● **INFORMATION PROVIDED**
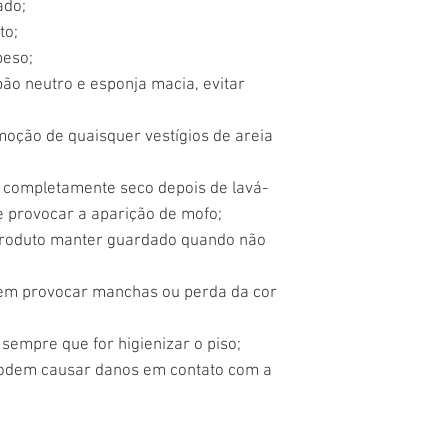
ado;
to;
peso;
bão neutro e esponja macia, evitar
moção de quaisquer vestígios de areia
u completamente seco depois de lavá-
e provocar a aparição de mofo;
 produto manter guardado quando não
dem provocar manchas ou perda da cor
sempre que for higienizar o piso;
podem causar danos em contato com a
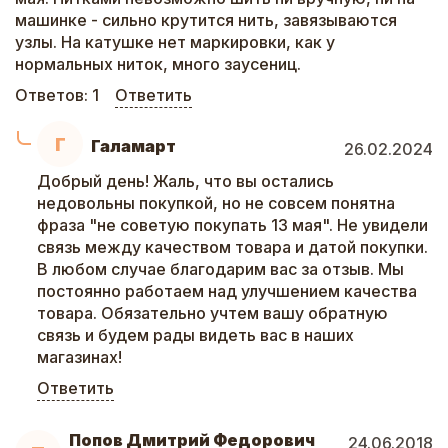
машинке - сильно крутится нить, завязываются
узлы. На катушке нет маркировки, как у
нормальных ниток, много заусениц.
Ответов:
1
Ответить
Г
Галамарт
26.02.2024
Добрый день! Жаль, что вы остались
недовольны покупкой, но не совсем понятна
фраза "не советую покупать 13 мая". Не увидели
связь между качеством товара и датой покупки.
В любом случае благодарим вас за отзыв. Мы
постоянно работаем над улучшением качества
товара. Обязательно учтем вашу обратную
связь и будем рады видеть вас в наших
магазинах!
Ответить
Попов Дмитрий Федорович
24.06.2018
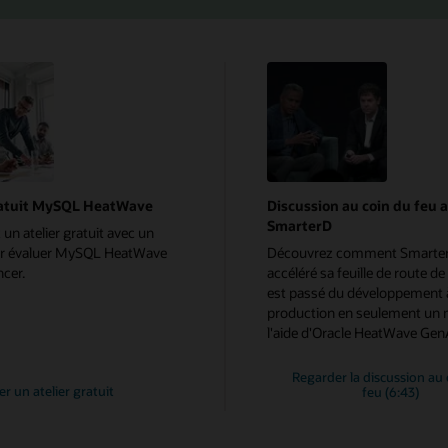
ratuit MySQL HeatWave
Discussion au coin du feu 
SmarterD
n atelier gratuit avec un
ur évaluer MySQL HeatWave
Découvrez comment Smarte
ncer.
accéléré sa feuille de route de
est passé du développement à
production en seulement un 
l'aide d'Oracle HeatWave Gen
Regarder la discussion au 
 un atelier gratuit
feu (6:43)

● **REQUIRED ACTION**
All lines that contain the word "товара" should be copied from the listing.

● **RESPONSE**
связь между качеством товара и датой покупки.
товара. Обязательно учтем вашу обратную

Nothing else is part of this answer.